— Exercise aim —
Print each entry below precisely as shown.

[Extracted page text data]
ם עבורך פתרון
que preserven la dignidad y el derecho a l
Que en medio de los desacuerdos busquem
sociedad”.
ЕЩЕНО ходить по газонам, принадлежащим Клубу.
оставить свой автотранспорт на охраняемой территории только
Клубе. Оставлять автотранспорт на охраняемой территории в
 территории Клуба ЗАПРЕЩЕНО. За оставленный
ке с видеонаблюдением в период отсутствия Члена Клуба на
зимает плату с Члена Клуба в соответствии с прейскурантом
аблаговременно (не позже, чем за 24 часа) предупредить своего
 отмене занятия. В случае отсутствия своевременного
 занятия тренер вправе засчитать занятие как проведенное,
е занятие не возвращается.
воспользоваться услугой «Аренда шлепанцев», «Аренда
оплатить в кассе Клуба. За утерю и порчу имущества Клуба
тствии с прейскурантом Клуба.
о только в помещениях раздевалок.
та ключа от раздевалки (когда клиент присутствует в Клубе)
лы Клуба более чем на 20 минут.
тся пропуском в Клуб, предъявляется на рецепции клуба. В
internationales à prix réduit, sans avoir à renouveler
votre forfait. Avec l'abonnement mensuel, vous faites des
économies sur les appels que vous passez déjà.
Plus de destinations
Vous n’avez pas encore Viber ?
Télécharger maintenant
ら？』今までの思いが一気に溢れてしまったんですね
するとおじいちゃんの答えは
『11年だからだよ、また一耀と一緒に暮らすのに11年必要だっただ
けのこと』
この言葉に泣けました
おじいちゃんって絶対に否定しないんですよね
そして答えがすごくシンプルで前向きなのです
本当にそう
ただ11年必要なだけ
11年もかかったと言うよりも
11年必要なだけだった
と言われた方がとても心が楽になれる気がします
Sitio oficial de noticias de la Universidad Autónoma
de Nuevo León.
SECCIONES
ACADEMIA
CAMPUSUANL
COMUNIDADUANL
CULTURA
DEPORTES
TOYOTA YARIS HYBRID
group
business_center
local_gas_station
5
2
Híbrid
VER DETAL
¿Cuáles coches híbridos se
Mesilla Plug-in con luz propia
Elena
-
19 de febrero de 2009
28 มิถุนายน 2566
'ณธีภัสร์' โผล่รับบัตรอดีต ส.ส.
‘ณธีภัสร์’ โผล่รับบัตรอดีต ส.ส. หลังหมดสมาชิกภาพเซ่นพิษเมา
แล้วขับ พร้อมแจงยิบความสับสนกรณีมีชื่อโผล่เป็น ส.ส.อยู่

— Your solution —
ם עבורך פתרון
que preserven la dignidad y el derecho a l
Que en medio de los desacuerdos busquem
sociedad”.
ЕЩЕНО ходить по газонам, принадлежащим Клубу.
оставить свой автотранспорт на охраняемой территории только
Клубе. Оставлять автотранспорт на охраняемой территории в
 территории Клуба ЗАПРЕЩЕНО. За оставленный
ке с видеонаблюдением в период отсутствия Члена Клуба на
зимает плату с Члена Клуба в соответствии с прейскурантом
аблаговременно (не позже, чем за 24 часа) предупредить своего
 отмене занятия. В случае отсутствия своевременного
 занятия тренер вправе засчитать занятие как проведенное,
е занятие не возвращается.
воспользоваться услугой «Аренда шлепанцев», «Аренда
оплатить в кассе Клуба. За утерю и порчу имущества Клуба
тствии с прейскурантом Клуба.
о только в помещениях раздевалок.
та ключа от раздевалки (когда клиент присутствует в Клубе)
лы Клуба более чем на 20 минут.
тся пропуском в Клуб, предъявляется на рецепции клуба. В
internationales à prix réduit, sans avoir à renouveler
votre forfait. Avec l'abonnement mensuel, vous faites des
économies sur les appels que vous passez déjà.
Plus de destinations
Vous n’avez pas encore Viber ?
Télécharger maintenant
ら？』今までの思いが一気に溢れてしまったんですね
するとおじいちゃんの答えは
『11年だからだよ、また一耀と一緒に暮らすのに11年必要だっただ
けのこと』
この言葉に泣けました
おじいちゃんって絶対に否定しないんですよね
そして答えがすごくシンプルで前向きなのです
本当にそう
ただ11年必要なだけ
11年もかかったと言うよりも
11年必要なだけだった
と言われた方がとても心が楽になれる気がします
Sitio oficial de noticias de la Universidad Autónoma
de Nuevo León.
SECCIONES
ACADEMIA
CAMPUSUANL
COMUNIDADUANL
CULTURA
DEPORTES
TOYOTA YARIS HYBRID
group
business_center
local_gas_station
5
2
Híbrid
VER DETAL
¿Cuáles coches híbridos se
Mesilla Plug-in con luz propia
Elena
-
19 de febrero de 2009
28 มิถุนายน 2566
'ณธีภัสร์' โผล่รับบัตรอดีต ส.ส.
‘ณธีภัสร์’ โผล่รับบัตรอดีต ส.ส. หลังหมดสมาชิกภาพเซ่นพิษเมา
แล้วขับ พร้อมแจงยิบความสับสนกรณีมีชื่อโผล่เป็น ส.ส.อยู่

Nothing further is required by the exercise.